God bless President Mitterrand who openly confessed to having two women in his life, with the one in the other house with whom he fathered an 18-year-old daughter at the time he passed on. I have schooled, worked and lived virtually in all the continents of the world and I make bold to say with all emphasis at my disposal that no culture on planet earth truly practices monogamy. My Greek, Italian, Russian, British, American and other Caucasians routinely visit their other wives [called by other names] with whom they have children. But back in the homes shared with the one carrying the ring, they are monogamists! If God had wanted humanity to be monogamous, He or She would not have made the pigeon the only monogamous creature.
The cultures that practice polygamy had always known that at any given time, the number of available marriageable women far out number available men plus the fact that an 80-year-old man, if he has money, is still very much in the market whereas a 60-year-old woman may not be that lucky. The biological limitation to a woman’s productive age is also a factor. Why should a woman therefore remain on the shelf till age 45 when she could jolly well get married as second or sixth wife to a man who can afford to share life’s responsibilities with her? Why should a woman leave a man with whom she is No 1, simply because took a second wife and end up being numberless in the hands of several men with whom she naturally shares bed just because of some doctrine she hardly understands? All the women who should go and marry but are saying they do not want to share their man with another woman in a polygamous setting, are sharing current boyfriends with several other women. Where is the logic?

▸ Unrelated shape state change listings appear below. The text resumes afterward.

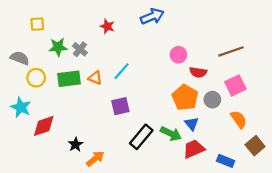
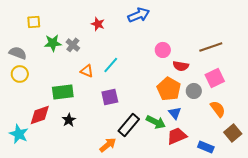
yellow circle: (36, 78) -> (20, 74), moved
green rectangle: (69, 79) -> (63, 92), moved
cyan star: (21, 107) -> (19, 134), moved
black star: (76, 145) -> (69, 120), moved
orange arrow: (95, 159) -> (108, 145), moved

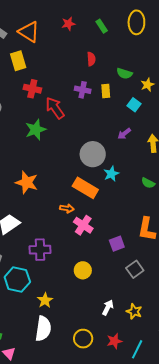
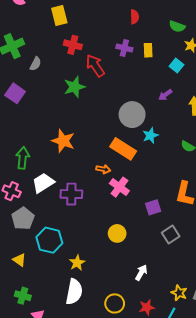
green semicircle: (124, 73) -> (177, 26), moved
purple cross: (40, 250) -> (71, 194), moved
yellow star: (134, 311) -> (179, 293), moved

The argument that children in a polygamous house are always at each other’s throat does not hold water. Many siblings of monogamous families are known to have had worse and irresolvable, irreconcilable squabble, with dirty bitterness over inheritance than children from different mothers. The agony suffered by both men and women in the hand of unnatural laws and doctrines is too stifling for comfort. In 2002, 502 Reverend mothers were reported to have died while procuring abortion in Rome. Nigerian Tribune wrote an editorial on the unfortunate incident. And stories of Reverend fathers having children and sodomising young men in their care are legion! Why the hypocrisy? Why should the world continue to live the life of Ostrich?

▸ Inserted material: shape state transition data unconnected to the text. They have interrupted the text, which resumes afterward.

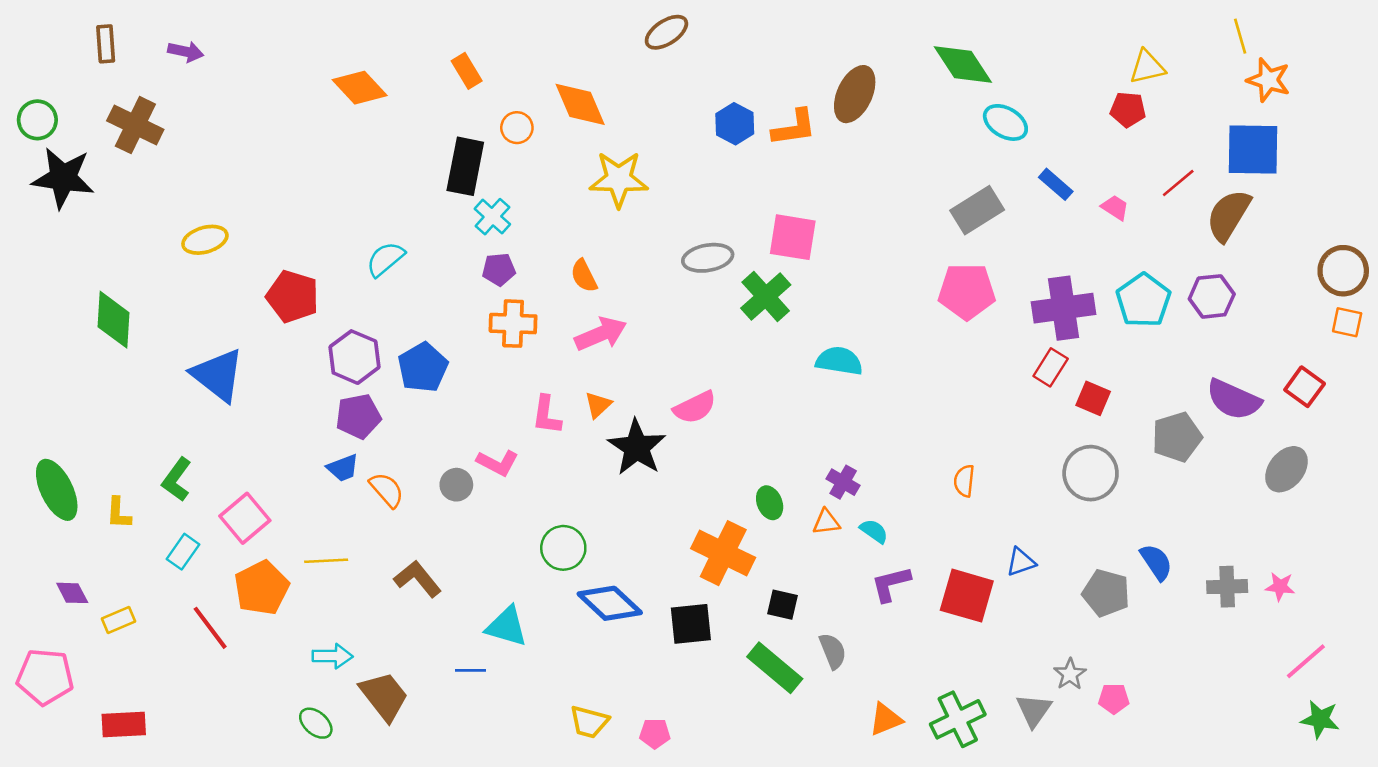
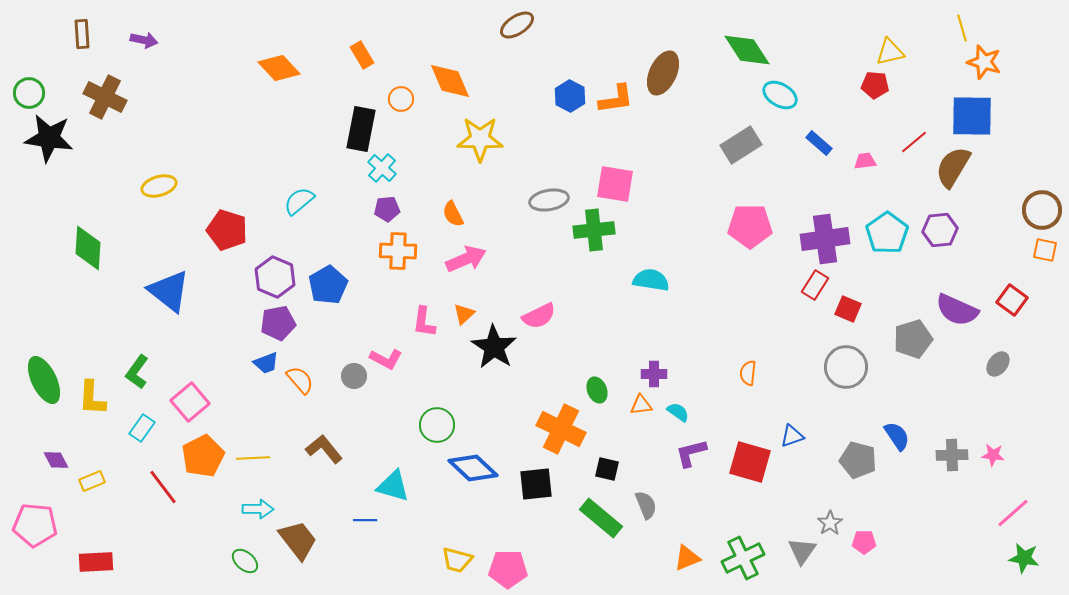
pink trapezoid: (1115, 208) -> (865, 161), turned -40
gray rectangle: (977, 210) -> (741, 145), moved
green cross: (766, 296) -> (594, 230), turned 36
gray ellipse: (1286, 469) -> (998, 364), size x0.7
purple cross: (843, 482) -> (654, 374), turned -30
yellow L-shape: (119, 513) -> (92, 398), size x1.4
yellow line: (326, 561) -> (253, 458), moved
pink pentagon: (655, 733) -> (508, 569), size x1.6

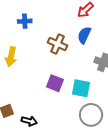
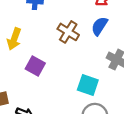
purple square: (55, 83) -> (35, 66), moved

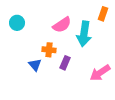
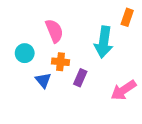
cyan circle: (17, 23) -> (25, 53), moved
pink semicircle: (62, 25) -> (54, 31), moved, turned -78

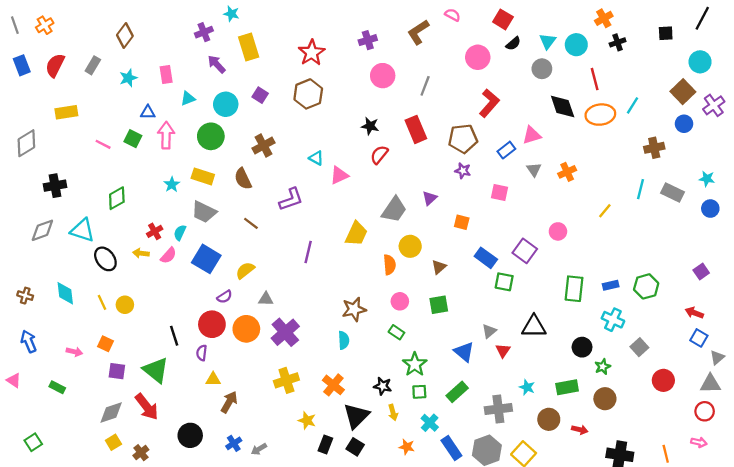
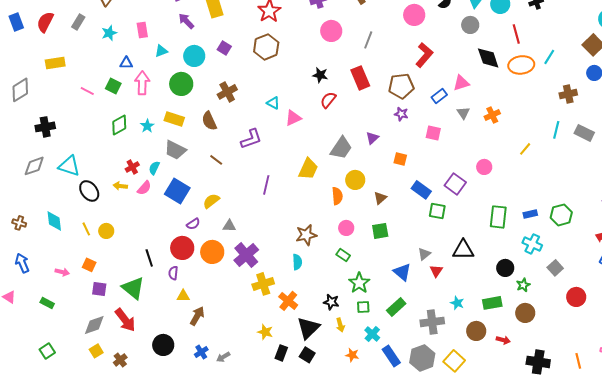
green diamond: (117, 198) -> (119, 125), moved
yellow cross: (286, 380) -> (263, 284), moved
green square: (33, 442) -> (47, 351), moved

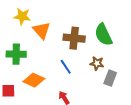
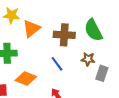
orange triangle: (42, 30) -> (31, 29), turned 36

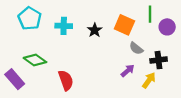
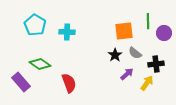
orange square: (124, 25) -> (124, 31), turned -30
black star: (95, 30) -> (115, 55), moved

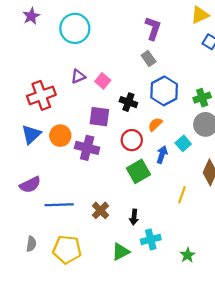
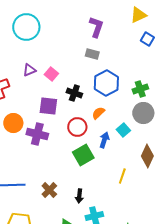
gray rectangle: (149, 59) -> (92, 54), turned -40

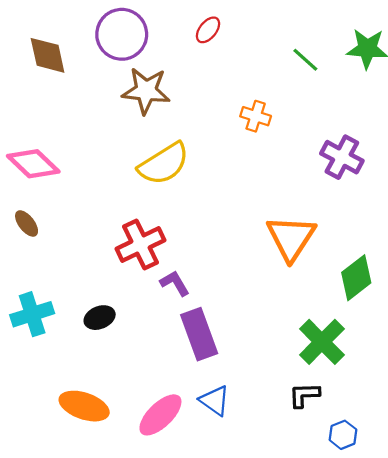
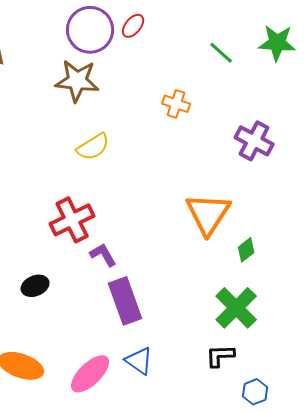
purple circle: (122, 34) -> (90, 30), moved
yellow semicircle: (164, 164) -> (93, 147), size x0.7
green diamond: (356, 278) -> (246, 250), moved, size x0.6

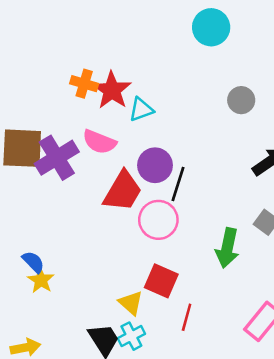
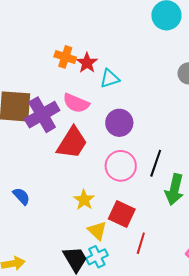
red star: (112, 90) -> (87, 63), size x0.7
black line: (178, 184) -> (156, 163), moved
red trapezoid: (123, 191) -> (72, 143), moved
yellow star: (41, 280) -> (84, 200), moved

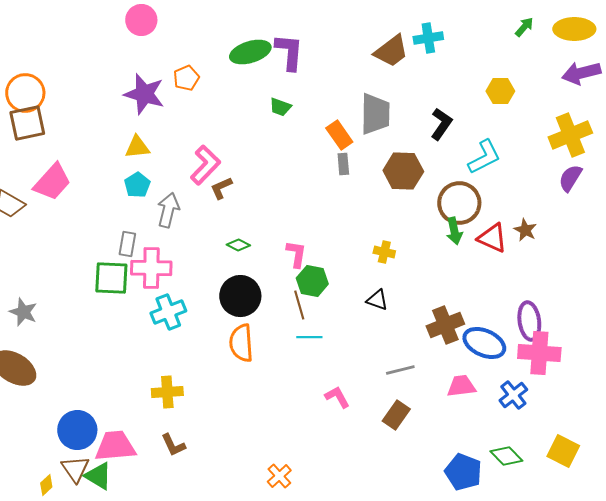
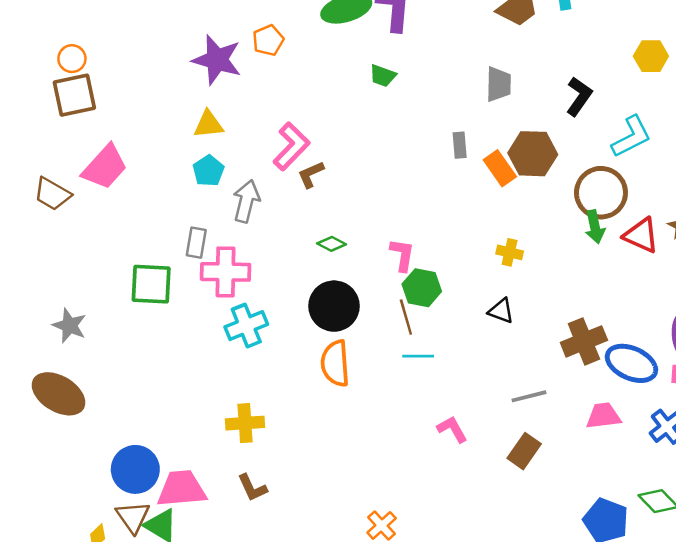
orange circle: (25, 93) -> (72, 59), size x0.6
gray trapezoid: (375, 114) -> (499, 84), size x0.7
orange rectangle: (339, 135) -> (500, 168), moved
green square: (111, 278) -> (151, 284), moved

A well known Nigerian journalist hid his other wives from his wife because his religion would not permit of it and his wife, living in monogamy should not hear of it. At his funeral service, other wives surfaced and the woman parading the ring collapsed. It was the grace of God that prevented double interment that day! The Western world which had not learnt the art of living amicably with more than one partner under the same roof has indulged in multiple serial marriages, divorcing innocent wives under flimsy excuses so that another woman can move in should not be measure of standard for the world. Thank God Hillary Clinton in the US and Mrs Cook in England were very much wiser. They refused to allow some indiscretion on the part of their husbands to ruin their marriages.

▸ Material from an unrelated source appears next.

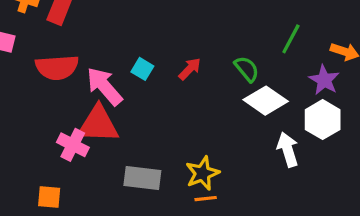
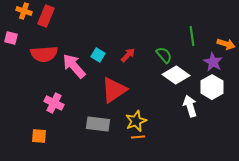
green line: (291, 39) -> (192, 36), turned -36
red triangle: (98, 124) -> (114, 90), moved, turned -36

There was a well known American actor who passed on about a decade ago and all his 11 ex-wives with their numerous children attended his funeral. To ridicule the lie of their hypocritical existence, all the women were recognised and addressed as wives. As far as records show, the man had 11 wives! Society must rethink this issue of pretentious monogamy vis-à-vis polygamy so that in the not-too-distant future we do not end up with millions of unmarried women whose life style would be worse than prostitutes’ and millions of children whose fathers would be nowhere to be found.